→ **Problem details**
Provide a character-exact reproduction of the lines from the line with "К публикации принимаются" to the end of the entries.

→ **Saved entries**
============
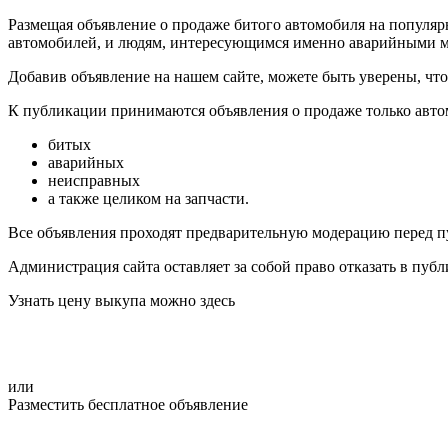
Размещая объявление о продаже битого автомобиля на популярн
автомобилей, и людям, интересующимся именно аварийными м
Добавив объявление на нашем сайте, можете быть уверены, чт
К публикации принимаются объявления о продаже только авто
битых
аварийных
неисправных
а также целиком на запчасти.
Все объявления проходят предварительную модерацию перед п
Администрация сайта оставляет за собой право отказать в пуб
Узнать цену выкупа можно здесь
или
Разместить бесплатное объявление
============
→ **Task answer**
К публикации принимаются объявления о продаже только авто
битых
аварийных
неисправных
а также целиком на запчасти.
Все объявления проходят предварительную модерацию перед п
Администрация сайта оставляет за собой право отказать в пуб
Узнать цену выкупа можно здесь
или
Разместить бесплатное объявление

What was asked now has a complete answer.